Syllabus of lectures

  1. Introduction and required cryptographic constructs.
  2. Consensus protocols - goals, Zooko triangle, CAP theorem, Byzantine consensus and consistent broadcast, PBFT, Nakamoto's consensus, finality, Proof-of-Work, Proof-of-Stake, Proof-of-Authority, permissioned and permissionless models, reward schemes and game theory models.
  3. Bitcoin - mining, transaction, block, header, scripting language, UTXO / account-balance model, SPV clients and consensus participants.Bitcoin and PoW Blockchains - wallets, chain selection, forks, double spending, selfish mining, mining pools, time and accuracy, scalability, energy consumption, privacy, mixers.
  4. Proof-of-Resource Protocols - ASIC-Resistant Mining (Scrypt), Proof-of-Storage, Proof-of-Replication, popular altcoins and their protocols.
  5. Ethereum and Smart Contracts - computational model, mining (ethash), uncles, structure block and headers, light clients, virtual machine, memory and storage, gas concept, consistent status updates with Merkle-Patricia trees, smart contracts, invocations types.
  6. Smart Contract Programming - Examples of standard contracts and decentralized applications (DAPP), fungible and non-fungal tokens, examples of bugs in smart contracts, frameworks for code analysis, truffle and Solidity, decentralized applications, eth.web3, JSON RPC, Ganache Turing's complete and incomplete smart contract languages.
  7. Anonymity and Privacy - non-clinkability, deanonymization at the network layer, centralized and decentralized mixing services, zero-knowledge evidence, zk-Snarks, privacy-oriented cryptocurrencies.
  8. Scalability and throughput - problems and trade-offs, Bitcoin-NG, acyclic graphs, Sharding, Off-chaining (payment channels, lighting network), TEE, Permissioned blockchains and Proof-of-Authority, centralized blockchains (history trees, CT).
  9. Proof-of-Stake protocols - virtual mining, combination with BFT and PoR, examples of protocols, attacks on PoS protocols (nothing-at-stake, grinding, long-range, DoS on leaders and Commission).
  10. Layered blockchain model, administration - reference architecture, ISO / IEC 15408 and blockchains, graphs of vulnerabilities / threats / measures, security aspects of layers, exemplar application of blockchains, administration via BIP and EIP, types of forks.
  11. Use Case - Decentralized auctions and identity management
  12. Use Case - Decentralized elections
  13. Invited lecture from a company or industry expert.

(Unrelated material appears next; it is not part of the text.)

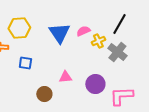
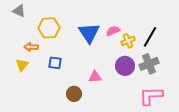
black line: (119, 24) -> (150, 37), moved
gray cross: (117, 52) -> (149, 64), moved, turned 30
purple circle: (95, 84) -> (125, 66), moved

Syllabus - others, projects and individual work of students

  1. An individual semestral assignment.

Progress assessment

Assessment of an individual assignment.
Assessment of assignments.

Exam prerequisites

Obtaining at least 10 points from the project. Plagiarism or non-independent work leads to non-granting of credit. Credits are awarded by the instructor who grades assignments.